We wanted to know what others thought of that particular time. What their reflections were and their proposed solutions? What kind of practice, to their mind, could be applied and further developed in these unique times that would undoubtedly forever change the way we worked? The applications we received proved that we had intuited the right thing: the subjects we were interested in were indeed the focus of many practitioners working at the border of art and education.
Almost twenty people took part in the seminar. Eleven were selected in an open call. They were then joined by the hosts and by U–jazdowski’s current several residents. Over five weeks, we met up online. We came up with a horizontal structure that, in time, became a safe haven for practices in which, in turn, we played hosts to one another. We thus suspended the usual host-guest (institution-resident) distribution.
The online space enabled us to freely interchange roles. In that way our seminar became a non-hierarchical, self-learning group. We all contributed to it some kind of practice from the intersection of art and education: various solutions stimulating the imagination, drawing on work with dreams, meditation or self-organisation, as well as those derived from choreography, performance art, artistic research, and visual arts. Our greatest contributions, however, were our genuine interest, an openness towards testing new methods, an eagerness to listen and respect towards one another. We gave each other time, patience, and consideration. We all exuded empathy, generosity and gratefulness. That really, truly meant a lot.
When a human presence is solely represented by a collage of faces on a computer screen, it takes effort to discern subtle, non-verbal emotional and sensual hints: to establish a connection with the people we see before us on flat displays, but who are physically in other tangible spaces.

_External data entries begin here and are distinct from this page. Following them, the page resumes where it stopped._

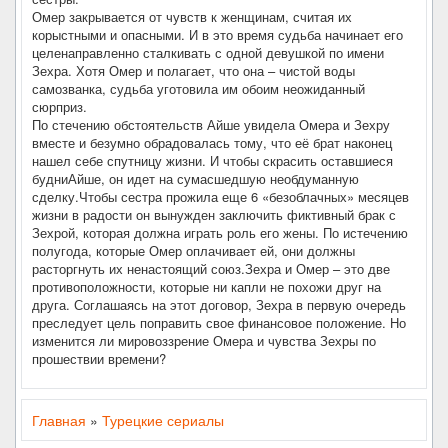
Омер закрывается от чувств к женщинам, считая их
корыстными и опасными. И в это время судьба начинает его
целенаправленно сталкивать с одной девушкой по имени
Зехра. Хотя Омер и полагает, что она – чистой воды
самозванка, судьба уготовила им обоим неожиданный
сюрприз.
По стечению обстоятельств Айше увидела Омера и Зехру
вместе и безумно обрадовалась тому, что её брат наконец
нашел себе спутницу жизни. И чтобы скрасить оставшиеся
будниАйше, он идет на сумасшедшую необдуманную
сделку.Чтобы сестра прожила еще 6 «безоблачных» месяцев
жизни в радости он вынужден заключить фиктивный брак с
Зехрой, которая должна играть роль его жены. По истечению
полугода, которые Омер оплачивает ей, они должны
расторгнуть их ненастоящий союз.Зехра и Омер – это две
противоположности, которые ни капли не похожи друг на
друга. Соглашаясь на этот договор, Зехра в первую очередь
преследует цель поправить свое финансовое положение. Но
изменится ли мировоззрение Омера и чувства Зехры по
прошествии времени?
Главная
»
Турецкие сериалы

We, therefore, put a lot of care into finding each other in the moment, carrying out collective check-ins and providing our fragile community with attention and tenderness. During our sessions, we worked and had fun; we supported each other and learned from one another; we stimulated our imagination and activated care; and sometimes we would simply fall silent.
On the following pages, you can read about the reflections of the participants. We all decided to ask ourselves two questions: What was my contribution to the seminar? and How has taking part in the seminar influenced my perception of the online realm? As for the tools and methods we collectively developed, we will publish them in a more extensive form online, at www.futureintimacies.org. We all hope they will be of good use for many.
We met in October 2020 as a group of strangers. Several weeks of working together turned us into friends and allies. We want to continue our relationships and draw on our work completed so far. We want to use what we have come up with and develop it further within our respective local groups. Together, we managed to turn something that was originally an obstacle into a source of inspiration: while remaining physically remote, we were able to create intimacy, find new areas for practical research, and learn that it is possible to inspire genuine care in each other while in the process of learning from one another and about one another. Digitally, together we stand! (1.)